特別でありたいと思うというのは、思春期の一般的な心情です。
大人になってもそうかもしれません。
このテーマで思い出すのは「涼宮ハルヒの憂鬱」です。
まあ本作とは趣がずいぶんちがいますが。
そして、過去の体験にとらわれるというテーマだと思い出されるのは、新海誠さんの「秒速5センチメートル」です。
小説版もあるのですが、元のアニメの方が印象が強いですね。
本作の題材は、異世界とのコンタクトです。
この題材だと異世界との相互理解とか、そういうのがテーマになりがちです。
しかし、本作はちがいます。
主人公は、異世界とのコンタクトを特別の経験としてとらえます。
そして、異世界とのコンタクト以外を価値のないものとし、残りの人生を余生として生きようとしています。
つまり、異世界は主人公の特別なものを与えてくれた存在という意味しか持っていないのです。
なんというか、異世界がかわいそうです。
2 選民意識のなれの果て
わたしは本作の主人公に嫌悪感をもちました。
自分の生きる世界、人生に価値がないと感じるのは、まあ思春期ならよくあることです。
世界や人生への期待の裏返しでもあるのですから。
この主人公の嫌なところはいっぱいあるのですが、他人の認識の仕方に端的に表れています。
自分にとってどうでもいい人間を「田中」といい、「田中」よりは少し変わっている人間を「斎籐」と呼んでいます。
外界に価値を見いださないのはその人の思想だからどうでもいいんですが、あからさまに他人を下に見ているのはどうなんでしょうかね。
それは自分の感性なり認識なりを絶対化しているだけで、つまりは自己批判が適切にできないだけでしょう。
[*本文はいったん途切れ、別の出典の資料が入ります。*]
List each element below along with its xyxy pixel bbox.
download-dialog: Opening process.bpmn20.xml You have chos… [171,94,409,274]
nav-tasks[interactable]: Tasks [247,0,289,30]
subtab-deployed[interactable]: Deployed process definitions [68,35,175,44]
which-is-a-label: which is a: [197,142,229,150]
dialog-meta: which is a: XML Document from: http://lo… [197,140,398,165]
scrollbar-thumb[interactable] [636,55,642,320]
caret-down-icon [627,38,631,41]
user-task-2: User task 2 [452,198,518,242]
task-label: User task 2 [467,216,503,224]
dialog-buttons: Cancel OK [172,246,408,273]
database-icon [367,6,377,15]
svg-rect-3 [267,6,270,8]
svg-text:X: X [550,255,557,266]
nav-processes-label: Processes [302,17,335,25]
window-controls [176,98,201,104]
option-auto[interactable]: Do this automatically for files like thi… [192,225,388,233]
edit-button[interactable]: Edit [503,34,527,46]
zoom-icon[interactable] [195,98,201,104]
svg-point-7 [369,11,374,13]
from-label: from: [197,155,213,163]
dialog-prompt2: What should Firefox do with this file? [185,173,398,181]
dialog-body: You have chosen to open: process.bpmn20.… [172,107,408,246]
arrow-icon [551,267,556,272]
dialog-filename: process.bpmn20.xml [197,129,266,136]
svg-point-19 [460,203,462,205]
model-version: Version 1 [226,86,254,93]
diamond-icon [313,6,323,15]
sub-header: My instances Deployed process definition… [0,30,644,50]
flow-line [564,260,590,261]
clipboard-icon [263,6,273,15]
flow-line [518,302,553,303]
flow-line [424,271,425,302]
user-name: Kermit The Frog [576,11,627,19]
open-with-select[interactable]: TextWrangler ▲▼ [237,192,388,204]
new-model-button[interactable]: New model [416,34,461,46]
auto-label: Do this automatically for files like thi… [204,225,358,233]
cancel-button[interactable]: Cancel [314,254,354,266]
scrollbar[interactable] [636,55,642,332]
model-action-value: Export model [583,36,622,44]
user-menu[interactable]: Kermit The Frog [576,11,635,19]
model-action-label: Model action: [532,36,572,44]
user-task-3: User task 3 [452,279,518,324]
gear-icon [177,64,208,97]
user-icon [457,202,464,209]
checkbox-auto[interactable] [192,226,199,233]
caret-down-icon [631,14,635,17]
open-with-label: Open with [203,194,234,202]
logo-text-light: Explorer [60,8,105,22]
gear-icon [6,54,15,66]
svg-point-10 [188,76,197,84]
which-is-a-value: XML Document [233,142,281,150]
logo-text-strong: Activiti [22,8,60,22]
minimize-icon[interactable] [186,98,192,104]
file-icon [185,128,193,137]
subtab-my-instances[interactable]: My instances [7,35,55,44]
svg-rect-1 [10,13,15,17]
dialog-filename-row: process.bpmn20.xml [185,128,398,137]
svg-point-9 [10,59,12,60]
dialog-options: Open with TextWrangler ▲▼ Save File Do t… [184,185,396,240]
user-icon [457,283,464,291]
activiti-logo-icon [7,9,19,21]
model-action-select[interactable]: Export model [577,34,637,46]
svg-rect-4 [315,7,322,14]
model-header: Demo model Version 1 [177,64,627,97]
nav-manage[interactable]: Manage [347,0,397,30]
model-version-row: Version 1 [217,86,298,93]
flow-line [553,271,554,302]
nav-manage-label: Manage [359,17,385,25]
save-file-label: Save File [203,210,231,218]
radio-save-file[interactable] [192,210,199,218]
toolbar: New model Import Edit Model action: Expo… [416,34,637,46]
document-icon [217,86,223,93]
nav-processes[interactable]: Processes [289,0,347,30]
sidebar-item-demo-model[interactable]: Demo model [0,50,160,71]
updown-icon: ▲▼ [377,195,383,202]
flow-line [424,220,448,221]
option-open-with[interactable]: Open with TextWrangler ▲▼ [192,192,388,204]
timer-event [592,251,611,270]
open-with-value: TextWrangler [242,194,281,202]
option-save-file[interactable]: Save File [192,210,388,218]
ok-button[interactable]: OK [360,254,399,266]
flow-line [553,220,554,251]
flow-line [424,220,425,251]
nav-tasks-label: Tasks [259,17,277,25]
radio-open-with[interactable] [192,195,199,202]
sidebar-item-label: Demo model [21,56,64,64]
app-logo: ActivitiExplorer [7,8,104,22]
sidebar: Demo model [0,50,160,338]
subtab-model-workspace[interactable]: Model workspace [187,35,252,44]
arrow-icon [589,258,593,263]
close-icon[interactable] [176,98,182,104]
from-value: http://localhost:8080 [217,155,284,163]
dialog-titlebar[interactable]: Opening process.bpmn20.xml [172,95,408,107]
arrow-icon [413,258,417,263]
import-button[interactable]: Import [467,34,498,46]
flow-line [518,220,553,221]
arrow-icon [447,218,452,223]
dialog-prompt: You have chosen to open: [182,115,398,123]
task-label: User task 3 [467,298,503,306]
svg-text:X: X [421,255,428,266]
主人公は認識できなかったようですが、異世界人の「チカ」と別れたのもこの特別意識を知られたからです。
「チカ」が自分以外の人間と出会っているというだけで揺らぐような特別感。
異世界人として感性や倫理がちがっていたとしても、おかしいと思われる考え。
それを30歳過ぎてから感づいたようなんですけど、でも本当に気づいたかはわかりませんでした。
題名もそうなんですけど、作者は目新しいと思ってこういう設定をしたのかな。
これは目新しくなくて、どっちかといえば思いついたけどつまらないなと思って捨てられてしまったアイデアたちの一つのような気がします。
何より作品全体がこういう思想の人物を好意的描いているのが、嫌だなあ。
3 総評
全部読んだわけではないのですが、住野よるさんの作品で1番つまらなかったです。
主人公が「田中」と呼んでいた人物に価値を見いださなかったように、わたしは主人公に価値が見いだせない。
否定する労力ももったいない。
そんな感じでした。
思春期の思想なんかまじめに論ずるなよといわれそうですが、それでもダメなものはダメなんだなあ。